Do you also check protein levels?
Not really. We understand and appreciate the fact that it’s a good idea to measure protein levels but we are actually sequencing DNA, we are not looking at RNA expression levels although we do it in other settings. This is the DNA aberration profile. So we could look at the level of the individual proteins that play a role in this but it’s not very easy to do in sufficient detail. Again, if you look at the BRCA genes somehow you can measure the BRCA protein level but even that the BRCA gene is sufficiently expressed there might be another player, another co-player or co-operating factor, that is not present.
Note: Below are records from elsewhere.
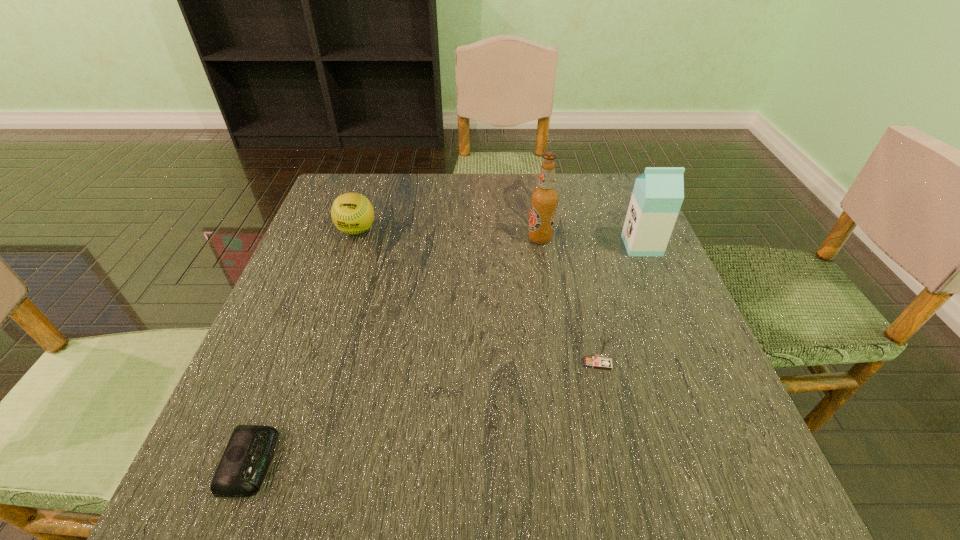 At what (x,y) coordinates should I click in order to perform the action: click on beer bottle. Please return your answer as a coordinate pair (x, y). The image size is (960, 540). Looking at the image, I should click on pos(544,198).

Locate an element on the screen. the rightmost object is located at coordinates (658, 193).

Image resolution: width=960 pixels, height=540 pixels. Identify the location of softball. (352, 213).

Find the location of `the fourth farthest object`. the fourth farthest object is located at coordinates (605, 341).

This screenshot has width=960, height=540. I want to click on the second object from right to left, so click(x=605, y=341).

Where is `the nearest object`? The image size is (960, 540). the nearest object is located at coordinates (240, 473).

I want to click on alarm clock, so click(240, 473).

I want to click on blank area located on the front label of the third object from right to left, so click(x=439, y=238).

The height and width of the screenshot is (540, 960). I want to click on free space located 0.220m on the front label of the third object from right to left, so click(435, 238).

The height and width of the screenshot is (540, 960). What are the coordinates of `vacant space located on the front label of the third object from right to left` in the screenshot? It's located at (447, 238).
So measuring every possible player in this pathway is not that trivial and even if they are present at some level maybe there is some sort of a post-translation modification that they do not undergo that will render them inactive. So we might find them being present by immunohistochemistry or Western blot analysis or protein level measurements but they might still not work properly. That’s why what we are saying - we want to see signs, we want to see evidence that this mechanism works properly or does not work properly and since their role is fixing errors in DNA sequence, we just have to sequence and it’s going to be there.